魔力対策③
「リール兄さ~ん!おはよ~!あけて~」
ハレアは早朝からモーネに連れられ、三階の一番奥の部屋の前へと来た。
インハート家の屋敷は三階建てで、一階に食堂や応接間、二階に当主夫婦の寝室や風呂、三階には使用人用の居住スペースがある。そして、階段で三階まで上がって一番突き当りの部屋。そこがリールの部屋だ。
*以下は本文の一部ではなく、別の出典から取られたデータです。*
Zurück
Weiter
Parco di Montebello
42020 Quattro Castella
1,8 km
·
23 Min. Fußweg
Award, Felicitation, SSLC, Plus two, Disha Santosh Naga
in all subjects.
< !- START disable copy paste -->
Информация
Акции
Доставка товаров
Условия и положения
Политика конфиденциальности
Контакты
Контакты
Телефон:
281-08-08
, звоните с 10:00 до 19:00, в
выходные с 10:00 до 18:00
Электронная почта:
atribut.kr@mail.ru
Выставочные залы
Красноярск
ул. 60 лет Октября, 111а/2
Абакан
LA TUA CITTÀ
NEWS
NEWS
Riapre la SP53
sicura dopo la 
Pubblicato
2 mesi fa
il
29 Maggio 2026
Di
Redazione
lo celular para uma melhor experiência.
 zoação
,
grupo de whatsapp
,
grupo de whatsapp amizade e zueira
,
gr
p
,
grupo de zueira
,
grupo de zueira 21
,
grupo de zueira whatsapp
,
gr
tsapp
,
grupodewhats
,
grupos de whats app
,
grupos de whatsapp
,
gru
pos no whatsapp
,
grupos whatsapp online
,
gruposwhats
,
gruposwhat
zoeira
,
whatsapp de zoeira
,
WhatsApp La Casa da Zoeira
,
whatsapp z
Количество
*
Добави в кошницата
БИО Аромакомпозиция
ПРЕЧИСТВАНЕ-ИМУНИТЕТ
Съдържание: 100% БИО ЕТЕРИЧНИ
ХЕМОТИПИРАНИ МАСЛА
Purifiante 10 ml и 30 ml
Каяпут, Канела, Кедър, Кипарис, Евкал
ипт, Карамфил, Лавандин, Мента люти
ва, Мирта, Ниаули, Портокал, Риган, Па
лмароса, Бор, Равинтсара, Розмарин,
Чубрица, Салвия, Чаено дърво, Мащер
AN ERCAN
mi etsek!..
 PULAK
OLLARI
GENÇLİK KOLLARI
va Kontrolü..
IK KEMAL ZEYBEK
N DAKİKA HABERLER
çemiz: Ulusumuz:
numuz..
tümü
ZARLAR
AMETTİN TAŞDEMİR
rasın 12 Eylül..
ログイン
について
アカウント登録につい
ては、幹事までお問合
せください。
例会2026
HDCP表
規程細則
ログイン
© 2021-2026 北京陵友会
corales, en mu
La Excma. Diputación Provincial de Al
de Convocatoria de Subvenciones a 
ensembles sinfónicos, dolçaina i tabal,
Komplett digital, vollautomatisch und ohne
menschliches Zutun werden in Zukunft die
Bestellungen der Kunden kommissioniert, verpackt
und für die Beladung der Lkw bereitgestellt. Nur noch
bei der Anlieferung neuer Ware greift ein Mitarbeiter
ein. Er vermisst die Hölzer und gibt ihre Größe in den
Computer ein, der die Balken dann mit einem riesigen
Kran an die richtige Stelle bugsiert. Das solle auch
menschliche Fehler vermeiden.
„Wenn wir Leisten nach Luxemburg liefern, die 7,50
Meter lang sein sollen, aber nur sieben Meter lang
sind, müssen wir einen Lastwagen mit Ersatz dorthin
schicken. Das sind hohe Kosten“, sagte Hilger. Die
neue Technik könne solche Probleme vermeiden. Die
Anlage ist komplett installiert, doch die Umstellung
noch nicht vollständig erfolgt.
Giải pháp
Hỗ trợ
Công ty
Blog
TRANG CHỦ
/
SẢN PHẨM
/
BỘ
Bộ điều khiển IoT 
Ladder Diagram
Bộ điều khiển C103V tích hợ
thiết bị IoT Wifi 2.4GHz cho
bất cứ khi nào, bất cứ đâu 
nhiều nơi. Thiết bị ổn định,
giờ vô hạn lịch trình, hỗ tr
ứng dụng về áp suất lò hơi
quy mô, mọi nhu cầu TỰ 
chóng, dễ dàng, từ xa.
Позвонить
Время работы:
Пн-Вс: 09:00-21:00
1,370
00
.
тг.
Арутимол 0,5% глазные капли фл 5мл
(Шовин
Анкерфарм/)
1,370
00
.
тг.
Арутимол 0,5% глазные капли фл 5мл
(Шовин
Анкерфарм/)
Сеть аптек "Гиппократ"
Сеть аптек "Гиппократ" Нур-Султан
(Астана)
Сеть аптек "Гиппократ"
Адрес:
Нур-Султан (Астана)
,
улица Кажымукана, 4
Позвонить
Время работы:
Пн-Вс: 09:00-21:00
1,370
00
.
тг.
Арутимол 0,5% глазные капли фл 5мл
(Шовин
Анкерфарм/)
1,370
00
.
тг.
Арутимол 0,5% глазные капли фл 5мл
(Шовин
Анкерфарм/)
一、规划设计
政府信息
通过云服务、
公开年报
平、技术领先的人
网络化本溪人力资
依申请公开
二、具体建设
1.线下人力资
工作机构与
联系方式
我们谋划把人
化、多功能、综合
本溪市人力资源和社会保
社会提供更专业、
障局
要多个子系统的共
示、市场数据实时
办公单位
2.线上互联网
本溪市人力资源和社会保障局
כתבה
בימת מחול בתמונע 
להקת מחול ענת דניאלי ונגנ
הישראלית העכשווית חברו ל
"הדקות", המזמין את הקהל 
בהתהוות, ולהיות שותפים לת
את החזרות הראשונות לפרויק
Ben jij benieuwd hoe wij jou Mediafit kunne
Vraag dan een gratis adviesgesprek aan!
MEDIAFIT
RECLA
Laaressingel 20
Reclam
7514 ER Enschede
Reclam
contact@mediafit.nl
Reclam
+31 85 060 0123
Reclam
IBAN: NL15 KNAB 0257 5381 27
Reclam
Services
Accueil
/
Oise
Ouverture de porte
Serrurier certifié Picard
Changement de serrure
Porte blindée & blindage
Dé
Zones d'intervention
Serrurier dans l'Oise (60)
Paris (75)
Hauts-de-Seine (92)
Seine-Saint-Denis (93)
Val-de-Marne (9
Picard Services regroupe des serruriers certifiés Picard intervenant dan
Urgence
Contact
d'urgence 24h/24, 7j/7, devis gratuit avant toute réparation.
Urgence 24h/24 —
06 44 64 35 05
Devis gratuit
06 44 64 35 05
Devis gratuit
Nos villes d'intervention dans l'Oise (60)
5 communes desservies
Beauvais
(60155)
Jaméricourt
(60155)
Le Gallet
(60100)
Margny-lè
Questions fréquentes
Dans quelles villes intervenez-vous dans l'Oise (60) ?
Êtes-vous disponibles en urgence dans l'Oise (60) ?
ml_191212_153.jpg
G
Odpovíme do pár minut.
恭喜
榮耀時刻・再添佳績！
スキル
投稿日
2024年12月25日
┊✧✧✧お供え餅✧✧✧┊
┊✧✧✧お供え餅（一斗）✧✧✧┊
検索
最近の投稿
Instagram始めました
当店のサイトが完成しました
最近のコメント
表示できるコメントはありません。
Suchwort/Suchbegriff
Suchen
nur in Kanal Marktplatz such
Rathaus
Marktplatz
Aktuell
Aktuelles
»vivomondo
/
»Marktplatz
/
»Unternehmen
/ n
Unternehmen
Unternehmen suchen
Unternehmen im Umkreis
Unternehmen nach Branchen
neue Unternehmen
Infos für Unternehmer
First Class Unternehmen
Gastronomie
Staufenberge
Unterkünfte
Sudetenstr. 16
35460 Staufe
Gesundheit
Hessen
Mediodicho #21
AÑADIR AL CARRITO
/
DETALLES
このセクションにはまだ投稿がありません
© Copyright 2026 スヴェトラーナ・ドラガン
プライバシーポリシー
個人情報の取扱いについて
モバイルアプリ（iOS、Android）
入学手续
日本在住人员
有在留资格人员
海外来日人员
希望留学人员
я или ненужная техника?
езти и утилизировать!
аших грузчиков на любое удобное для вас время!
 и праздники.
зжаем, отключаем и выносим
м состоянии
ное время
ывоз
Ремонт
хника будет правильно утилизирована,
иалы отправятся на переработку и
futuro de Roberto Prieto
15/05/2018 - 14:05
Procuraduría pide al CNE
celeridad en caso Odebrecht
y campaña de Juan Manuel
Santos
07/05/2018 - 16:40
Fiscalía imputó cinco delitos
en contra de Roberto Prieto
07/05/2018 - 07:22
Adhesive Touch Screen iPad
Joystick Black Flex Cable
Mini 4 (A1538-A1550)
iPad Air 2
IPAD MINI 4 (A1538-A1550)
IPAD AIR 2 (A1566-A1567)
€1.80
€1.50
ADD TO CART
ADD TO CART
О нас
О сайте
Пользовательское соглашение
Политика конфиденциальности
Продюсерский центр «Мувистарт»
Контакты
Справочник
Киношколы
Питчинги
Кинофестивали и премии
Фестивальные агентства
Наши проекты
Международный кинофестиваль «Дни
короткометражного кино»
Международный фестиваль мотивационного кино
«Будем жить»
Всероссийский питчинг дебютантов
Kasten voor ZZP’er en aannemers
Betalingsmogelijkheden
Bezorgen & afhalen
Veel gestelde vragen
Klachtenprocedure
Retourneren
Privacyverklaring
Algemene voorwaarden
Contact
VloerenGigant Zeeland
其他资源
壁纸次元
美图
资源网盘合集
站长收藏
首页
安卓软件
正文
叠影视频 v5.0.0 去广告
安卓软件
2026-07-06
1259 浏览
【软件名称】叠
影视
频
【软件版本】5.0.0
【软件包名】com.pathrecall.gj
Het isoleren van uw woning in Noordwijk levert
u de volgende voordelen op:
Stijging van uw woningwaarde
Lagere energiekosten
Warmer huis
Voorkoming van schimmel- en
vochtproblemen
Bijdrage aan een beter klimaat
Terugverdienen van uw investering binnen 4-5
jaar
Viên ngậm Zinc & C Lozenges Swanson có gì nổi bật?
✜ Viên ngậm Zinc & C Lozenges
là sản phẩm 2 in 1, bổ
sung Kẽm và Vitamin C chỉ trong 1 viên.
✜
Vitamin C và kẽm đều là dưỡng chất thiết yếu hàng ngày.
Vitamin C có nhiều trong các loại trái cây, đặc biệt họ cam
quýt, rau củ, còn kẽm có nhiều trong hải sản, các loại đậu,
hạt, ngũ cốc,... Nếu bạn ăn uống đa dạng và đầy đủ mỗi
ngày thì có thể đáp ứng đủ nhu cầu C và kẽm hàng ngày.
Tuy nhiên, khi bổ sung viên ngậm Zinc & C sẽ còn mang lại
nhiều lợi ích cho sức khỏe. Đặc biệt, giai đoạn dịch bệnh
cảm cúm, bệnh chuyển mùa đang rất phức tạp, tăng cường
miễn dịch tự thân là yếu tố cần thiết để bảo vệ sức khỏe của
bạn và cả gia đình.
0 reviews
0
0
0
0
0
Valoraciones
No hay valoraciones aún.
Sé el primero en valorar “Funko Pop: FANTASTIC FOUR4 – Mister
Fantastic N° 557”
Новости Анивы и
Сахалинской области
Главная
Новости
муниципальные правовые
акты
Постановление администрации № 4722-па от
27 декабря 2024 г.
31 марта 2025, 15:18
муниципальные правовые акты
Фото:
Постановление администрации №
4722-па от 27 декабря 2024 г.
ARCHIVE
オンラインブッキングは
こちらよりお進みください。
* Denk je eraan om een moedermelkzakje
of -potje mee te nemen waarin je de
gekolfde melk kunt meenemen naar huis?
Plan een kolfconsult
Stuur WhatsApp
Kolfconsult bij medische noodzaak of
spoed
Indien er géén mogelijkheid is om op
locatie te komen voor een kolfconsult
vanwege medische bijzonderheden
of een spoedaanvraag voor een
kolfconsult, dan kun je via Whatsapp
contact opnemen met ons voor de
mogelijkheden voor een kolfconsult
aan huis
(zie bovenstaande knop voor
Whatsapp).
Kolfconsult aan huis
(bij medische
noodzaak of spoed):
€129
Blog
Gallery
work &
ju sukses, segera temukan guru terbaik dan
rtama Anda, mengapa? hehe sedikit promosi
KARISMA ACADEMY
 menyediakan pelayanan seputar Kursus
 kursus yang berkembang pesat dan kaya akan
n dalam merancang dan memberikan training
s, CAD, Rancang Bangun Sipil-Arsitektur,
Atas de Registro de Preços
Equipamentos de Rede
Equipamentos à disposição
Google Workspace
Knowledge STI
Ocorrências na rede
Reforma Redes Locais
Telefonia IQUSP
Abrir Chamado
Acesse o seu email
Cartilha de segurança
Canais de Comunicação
ハレアは申し訳なさそうにモーネの後ろに隠れている。モーネは実の兄には遠慮がないようで、扉をドンドンと叩きながら中にいるリールを呼んでいる。
「ね~!リール兄~!ちょっとお願っ」
ガチャッ――
「朝ご飯なら廊下に置いておけばいいだろ!」
勢いよくドアが開いた瞬間、ボサボサの漆黒の長髪で顔が隠れている長身で細身の男が出てきた。声を荒げているがか細く力のない声量だ。目や鼻は隠れているものの、辛うじて紫色の唇だけは髪の束の間から垣間見えた。首筋は異様なほどに青白く、黒髪が肌の白さをより際立たせている。
ドアの奥は暗く、ところどころぼんやりと赤白黄色などの様々な色の光が飛び交っている。
『カチャッ!カチャッ』と何かがぶつかる音と、小さい子どものような幼い声で「ねえ、リール?ねえ、リール?ねえ、リール?」と延々と無機質な音が鳴り響いている。
「ちょっ!ハレッ!」
リールは驚き、すぐさま勢いよくドアを閉じた。
「ごめんなさい、奥様。リール兄さんは凄く人見知りで……。あとで私から魔力調節の魔具がないか聞いておきますね。こうなったら当分の間は部屋から出てこないので……」
モーネはハレアに深々と頭を下げた。
「いいのよ。むしろ、私の魔力のせいで迷惑ばかりかけて申し訳ないわ」
「いえ、奥様は凄い実力の持ち主なので、ぜひ報われてほしいです!」
モーネのキラキラとした純粋な眼差しにハレアは少し困ってしまった。
(正直、魔力調節なんかしなくても実家から魔石を送ってもらうなりして、それを破壊すればいいわけだし……。あんまりここの使用人の人たちにも迷惑をかけられないわ)
「あっ!私そろそろ学校に行く時間なので!ここで失礼します!」
そう言ってモーネは全速力で廊下を走り、階段を下って行った。
「いってらっしゃい」
ハレアもモーネに続き、ゆっくりと廊下を歩きだした。
すると後ろから『カチャッ』とドアが開く音がして、振り返るとそこは特に先ほどの変わらない廊下の突き当りがあるだけだった。